My question stemmed from this wiki article under the heading "Views and Marches" where I was bit puzzled on the definition of innocent people as given by this personality in UK.

How does Christianity define the innocence of people? Or who according to Bible can be termed as innocent people on this earth? Is there any broad measure by which we can say that so and so people are innocent?


A word search for Innocent reveals many examples to help us with a definition. The Bible clearly tells us that we are sinners worthy of condemnation (Romans 3:19-23), so innocence as used in the Bible is relative to one's actions in the society, just as it is in normal usage.

The innocent obey the laws and are fair to their neighbors, so when they are preyed upon by the unscrupulous, they are identified as "innocent" because they themselves did not initiate the evil brought upon them:

Deuteronomy 27:25 - Cursed be he that taketh reward to slay an innocent person. And all the people shall say, Amen.

Also, it seems that they are innocent because the evil done against them violated the Lord's will, and the violence upon them was unjustified by the perpetrators:

2 Kings 21:16 - Moreover Manasseh shed innocent blood very much, till he had filled Jerusalem from one end to another; beside his sin wherewith he made Judah to sin, in doing that which was evil in the sight of the Lord.

Exodus 23:7 - Keep thee far from a false matter; and the innocent and righteous slay thou not: for I will not justify the wicked.

The innocent also have a strong moral sense, and take action against the wrong, as we see in this parallelism with "upright" and "innocent":

Job 17:8 - Upright men shall be astonied at this, and the innocent shall stir up himself against the hypocrite.

  • So without contradicting the teachings of Bible, we can safely say that for labelling as innocent, there can be no precondition that they have accept Jesus as saviour or that they have to have faith in God.
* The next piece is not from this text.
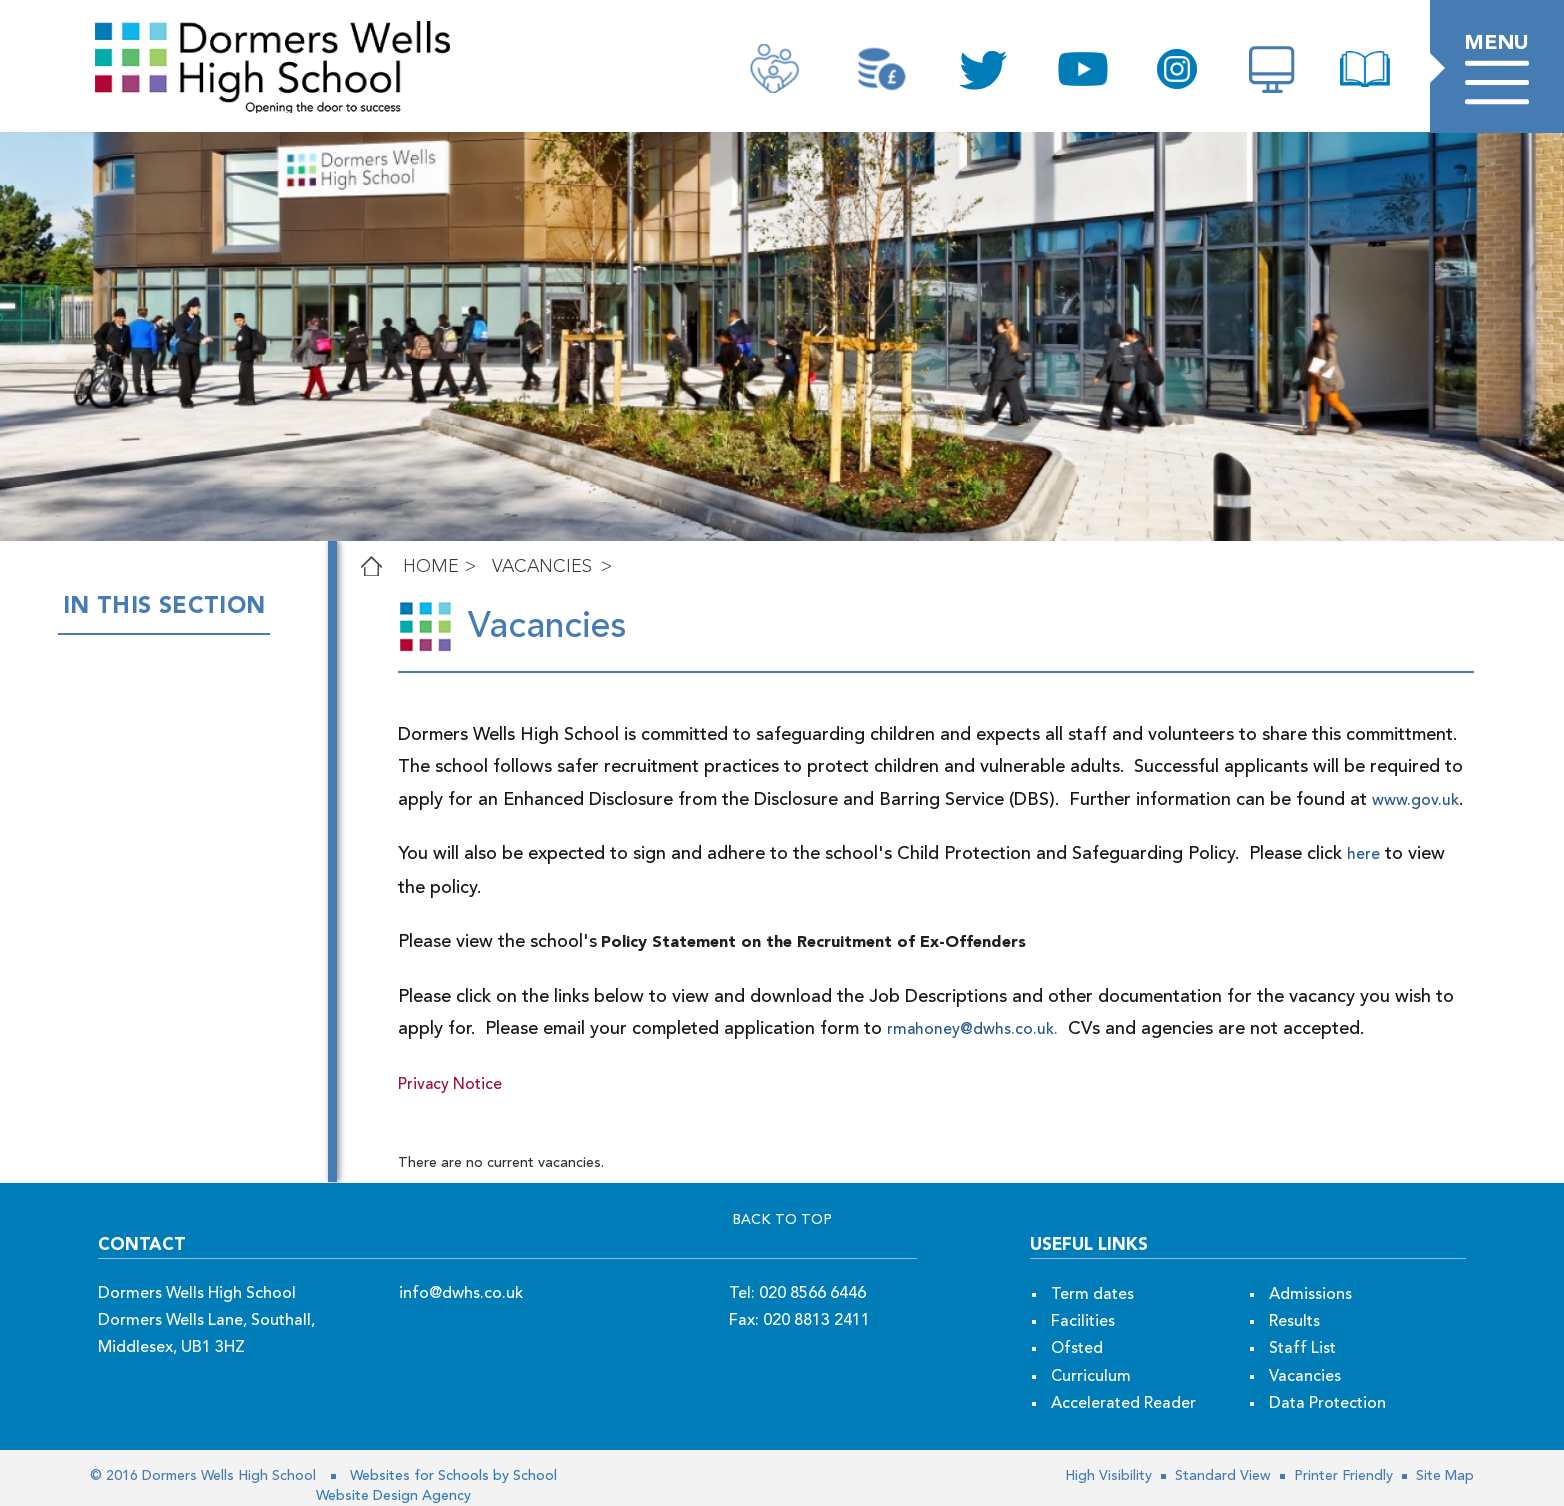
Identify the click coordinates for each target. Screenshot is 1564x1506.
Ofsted (1077, 1349)
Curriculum (1091, 1377)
Could this be a valid assumption? May 26 '13 at 15:23
  • None of the contexts I've read that uses the word is used in the sense of people of faith or non-faith, but as victims. However, I would hesitate to use your assumption in a blanket way over every use of the word in the Bible, for the upright innocent are sometimes those who stand by faith on God's righteous principles.
    – Steve
    May 26 '13 at 23:20

Jas 1:27 Pure religion and undefiled before God and the Father is this, To visit the fatherless and widows in their affliction, and to keep himself unspotted from the world.

1Ti 5:5 Now she that is a widow indeed, and desolate, trusteth in God, and continueth in supplications and prayers night and day.

Gal 2:10 Only they would that we should remember the poor; the same which I also was forward to do.

Mat 6:2 Therefore when thou doest thine alms, do not sound a trumpet before thee, as the hypocrites do in the synagogues and in the streets, that they may have glory of men. Verily I say unto you, They have their reward.

In addition to those who are not pronounced as having criminal guilt by the Bible there are a group of people who are socially innocent as well. The widow, orphan and poor, in Bible days as well as today the disabled are by default poor more so then than now, are all a special class of persons innocent from their ability to contribute in normal ways from society. In addition to preaching the gospel the church is supposed to support widows who are widows indeed the poor which cannot work or work without much gain and the orphans are socially innocent.